Cause The fungi Taphrina japonica is associated with leaf curl while T. occidentalis is assciated with catkin hypertrophy. Spores overwinter on bud scales and twigs. Infection occurs as leaves emerge in the spring. This is seldom a significant problem in the PNW.

Symptoms Catkin scales enlarge and twist so that they look like reddish, curled tongues. A white, glistening layer of spores may develop on the surface of infected catkins. Leaves of red alder enlarge to several times normal size. They are generally curled, distorted, and turn purple. These leaves will shrivel, dry and fall off the tree. Trees will then have a new flush of leaf growth.

Chemical control Applied in the dormant season before buds begin to grow in the spring.

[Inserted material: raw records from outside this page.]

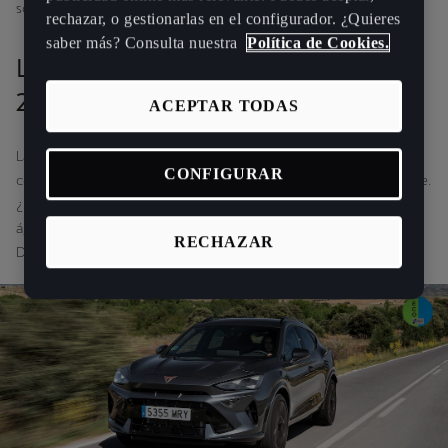
son la opción perfecta.
rechazar, o gestionarlas en el configurador. ¿Quieres
saber más? Consulta nuestra
Política de Cookies.
Los modelos CUPRA que lideran en
2025
ACEPTAR TODAS
La gama de coches microhíbridos CUPRA con tecnología eTSI
CONFIGURAR
combina eficiencia, tecnología avanzada y un diseño inconfundible.
¿Prefieres un SUV crossover con carácter deportivo, un compacto
ágil para la ciudad o un familiar espacioso sin perder deportividad?
RECHAZAR
Descubre el CUPRA eTSI que mejor encaja contigo.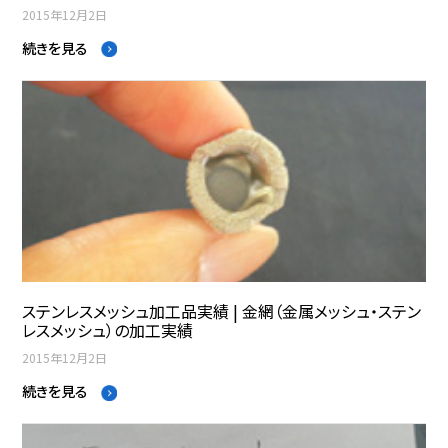
2015年12月2日
続きを見る
ステンレスメッシュ加工品実績 | 金網（金属メッシュ・ステン
レスメッシュ）の加工実績
2015年12月2日
続きを見る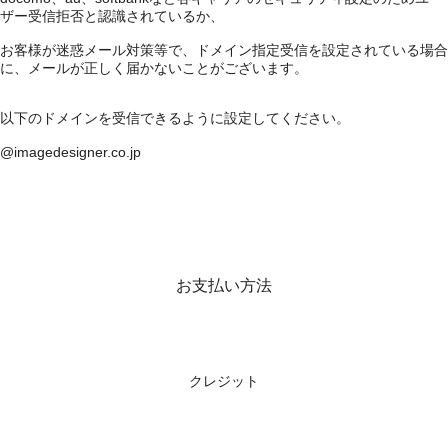
ザー受信拒否と認識されているか、
お客様が迷惑メール対策等で、ドメイン指定受信を設定されている場合
に、メールが正しく届かないことがございます。
以下のドメインを受信できるように設定してください。
@imagedesigner.co.jp
お支払い方法
クレジット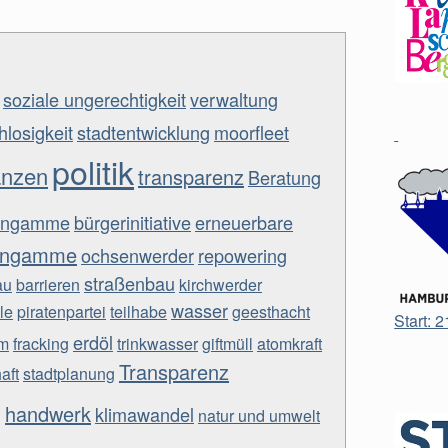
soziale ungerechtigkeit
verwaltung
losigkeit
stadtentwicklung
moorfleet
politik
anzen
transparenz
Beratung
tengamme
bürgerinitiative
erneuerbare
engamme
ochsenwerder
repowering
straßenbau
au
barrieren
kirchwerder
wasser
le
piratenpartei
teilhabe
geesthacht
Start: 
erdöl
em
fracking
trinkwasser
giftmüll
atomkraft
Transparenz
aft
stadtplanung
g
handwerk
klimawandel
natur und umwelt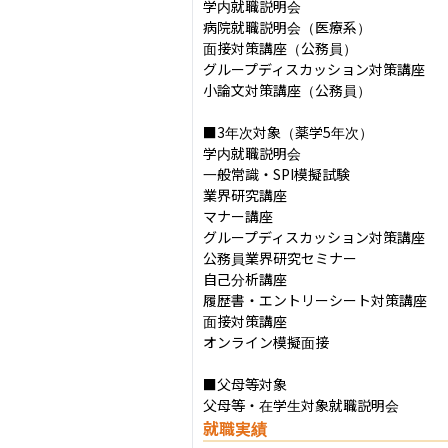
学内就職説明会

病院就職説明会（医療系）

面接対策講座（公務員）

グループディスカッション対策講座

小論文対策講座（公務員）

■3年次対象（薬学5年次）

学内就職説明会

一般常識・SPI模擬試験

業界研究講座

マナー講座

グループディスカッション対策講座

公務員業界研究セミナー

自己分析講座

履歴書・エントリーシート対策講座

面接対策講座

オンライン模擬面接

■父母等対象

父母等・在学生対象就職説明会
就職実績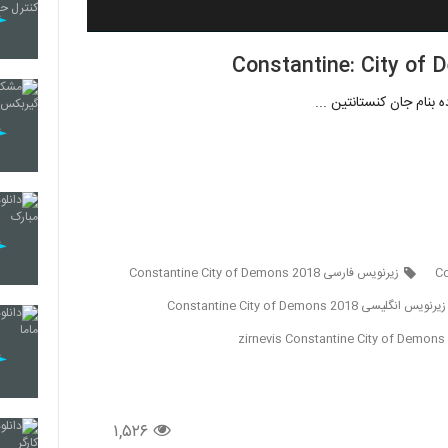
 بنام جان کنستانتین ...
زیرنویس فارسی Constantine City of Demons 2018
زیرنویس انگلیسی Constantine City of Demons 2018
zirnevis Constantine City of Demons
۱,۵۲۶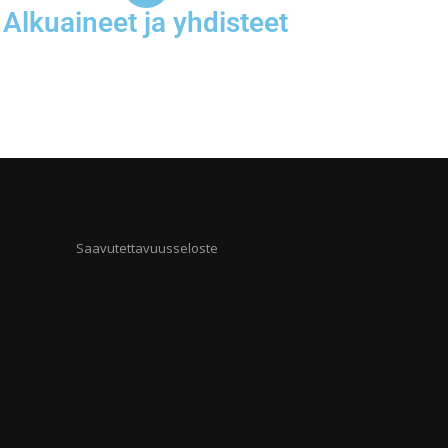
Alkuaineet ja yhdisteet
Saavutettavuusseloste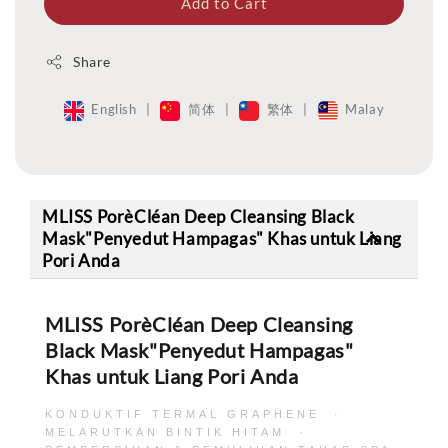
Add to Cart
Share
English
|
简体
|
繁体
|
Malay
MLISS PorèCléan Deep Cleansing Black
Mask"Penyedut Hampagas" Khas untuk Liang
Pori Anda
MLISS PorèCléan Deep Cleansing
Black Mask"Penyedut Hampagas"
Khas untuk Liang Pori Anda
KONDUKTIF TERMAL GRAPHENE ·
MELARUTKAN BINTIK HITAM ·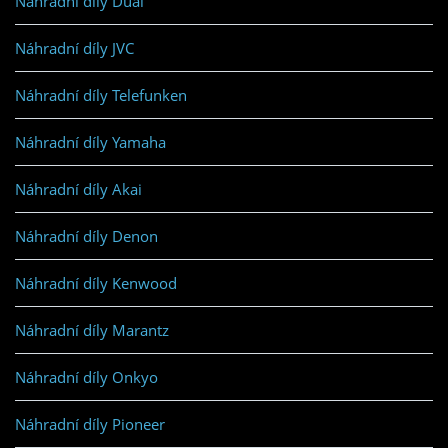
Náhradní díly Dual
Náhradní díly JVC
Náhradní díly Telefunken
Náhradní díly Yamaha
Náhradní díly Akai
Náhradní díly Denon
Náhradní díly Kenwood
Náhradní díly Marantz
Náhradní díly Onkyo
Náhradní díly Pioneer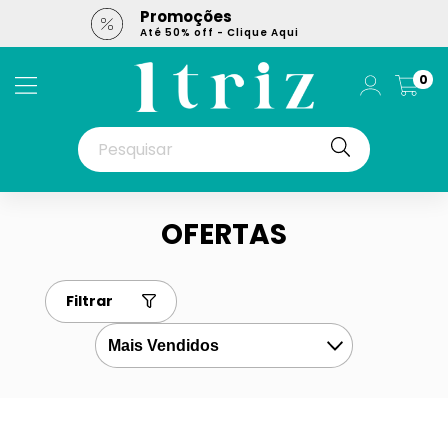
s
5% OFF no Cupom
 Clique Aqui
Cupom: PRIMEIRACOMPRA
0
OFERTAS
Filtrar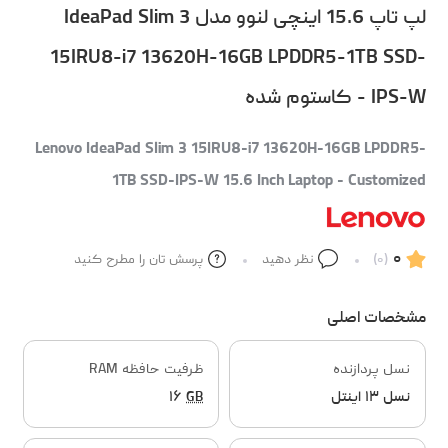
لپ تاپ 15.6 اینچی لنوو مدل IdeaPad Slim 3
15IRU8-i7 13620H-16GB LPDDR5-1TB SSD-
IPS-W - کاستوم شده
Lenovo IdeaPad Slim 3 15IRU8-i7 13620H-16GB LPDDR5-
1TB SSD-IPS-W 15.6 Inch Laptop - Customized
۰
(۰)
نظر دهید
پرسش تان را مطرح کنید
مشخصات اصلی
نسل پردازنده
ظرفیت حافظه RAM
نسل ۱۳ اینتل
GB
۱۶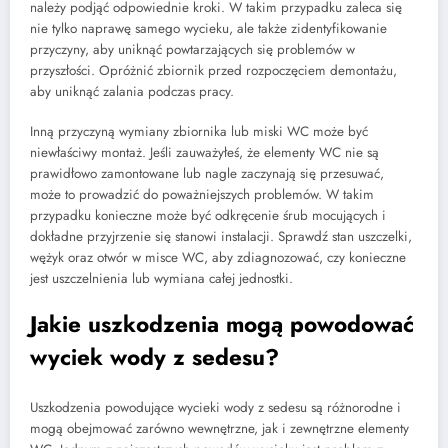
należy podjąć odpowiednie kroki. W takim przypadku zaleca się
nie tylko naprawę samego wycieku, ale także zidentyfikowanie
przyczyny, aby uniknąć powtarzających się problemów w
przyszłości. Opróżnić zbiornik przed rozpoczęciem demontażu,
aby uniknąć zalania podczas pracy.
Inną przyczyną wymiany zbiornika lub miski WC może być
niewłaściwy montaż. Jeśli zauważyłeś, że elementy WC nie są
prawidłowo zamontowane lub nagle zaczynają się przesuwać,
może to prowadzić do poważniejszych problemów. W takim
przypadku konieczne może być odkręcenie śrub mocujących i
dokładne przyjrzenie się stanowi instalacji. Sprawdź stan uszczelki,
wężyk oraz otwór w misce WC, aby zdiagnozować, czy konieczne
jest uszczelnienia lub wymiana całej jednostki.
Jakie uszkodzenia mogą powodować
wyciek wody z sedesu?
Uszkodzenia powodujące wycieki wody z sedesu są różnorodne i
mogą obejmować zarówno wewnętrzne, jak i zewnętrzne elementy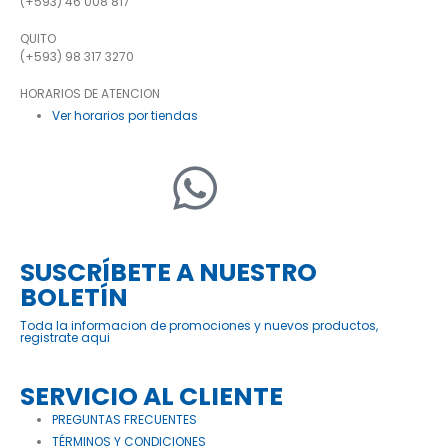
(+593) 46 008 817
QUITO
(+593) 98 317 3270
HORARIOS DE ATENCION
Ver horarios por tiendas
SUSCRÍBETE A NUESTRO
BOLETÍN
Toda la informacion de promociones y nuevos productos,
registrate aqui
SERVICIO AL CLIENTE
PREGUNTAS FRECUENTES
TÉRMINOS Y CONDICIONES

  • Lime Sulfur Ultra (27% Lime Sulfur) at 1.5 to 2 gal/100 gal water plus light medium summer oil. Do not allow to drift onto evergreens as conifers will be defoliated. Not for residential use or application to residential sites. 48-hr reentry. O
  • Rex Lime Sulfur (28% Lime Sulfur) at 3 to 4 gal/100 gal water plus light medium summer oil. Do not allow to drift onto evergreens as conifers will be defoliated. Not for residential use or application to residential sites. 48-hr reentry. O

Reference Dugan, F.M., and Newcombe, G. 2007. New records for powdery mildews and Taphrina species in Idaho and Washington. Pacific Northwest Fungi 2:1-5.